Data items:
§
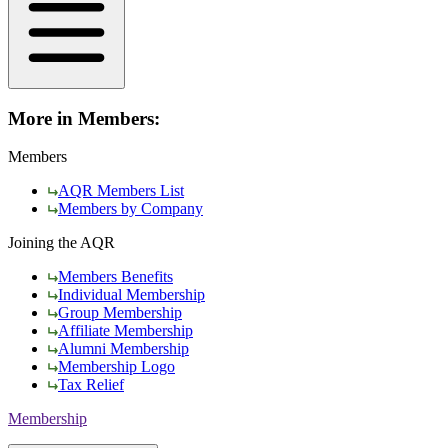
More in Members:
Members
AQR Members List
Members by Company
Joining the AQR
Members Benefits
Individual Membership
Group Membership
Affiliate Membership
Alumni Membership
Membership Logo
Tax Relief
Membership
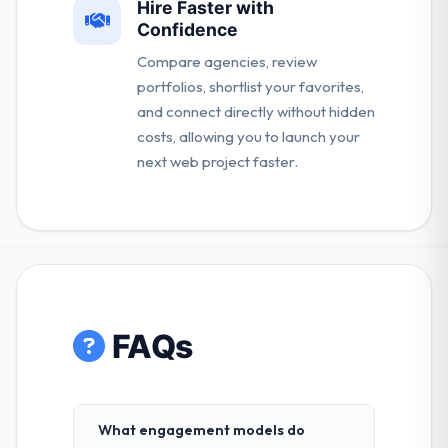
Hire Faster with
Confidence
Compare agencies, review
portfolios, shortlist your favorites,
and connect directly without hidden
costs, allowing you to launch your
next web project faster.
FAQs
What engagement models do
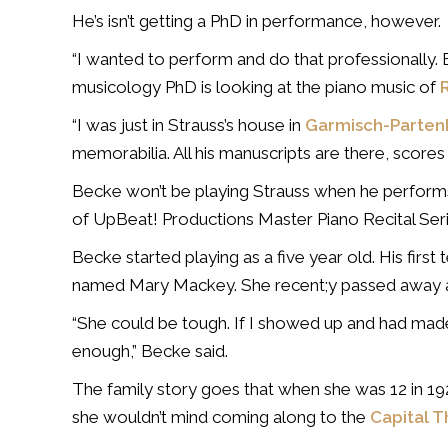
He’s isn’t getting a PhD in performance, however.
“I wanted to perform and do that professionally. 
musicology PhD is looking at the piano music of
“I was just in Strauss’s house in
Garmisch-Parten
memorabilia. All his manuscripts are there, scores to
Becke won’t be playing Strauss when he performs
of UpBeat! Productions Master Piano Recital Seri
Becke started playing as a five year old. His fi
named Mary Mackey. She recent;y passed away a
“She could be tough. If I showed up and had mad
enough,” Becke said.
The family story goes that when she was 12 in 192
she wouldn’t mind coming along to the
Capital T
§
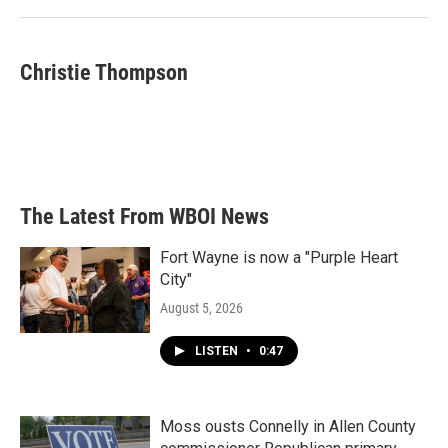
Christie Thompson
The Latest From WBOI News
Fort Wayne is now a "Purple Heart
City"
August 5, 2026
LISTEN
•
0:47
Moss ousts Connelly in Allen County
§
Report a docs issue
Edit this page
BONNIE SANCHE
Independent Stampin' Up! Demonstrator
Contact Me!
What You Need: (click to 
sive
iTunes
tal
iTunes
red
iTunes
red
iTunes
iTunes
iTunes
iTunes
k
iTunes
§
__What to work on__
Your answer should be the lines above from the one containing "August 5, 2026" through the one containing "Moss ousts Connelly in Allen County", copied exactly and with both ends kept.

__Expected answer__
August 5, 2026
LISTEN
•
0:47
Moss ousts Connelly in Allen County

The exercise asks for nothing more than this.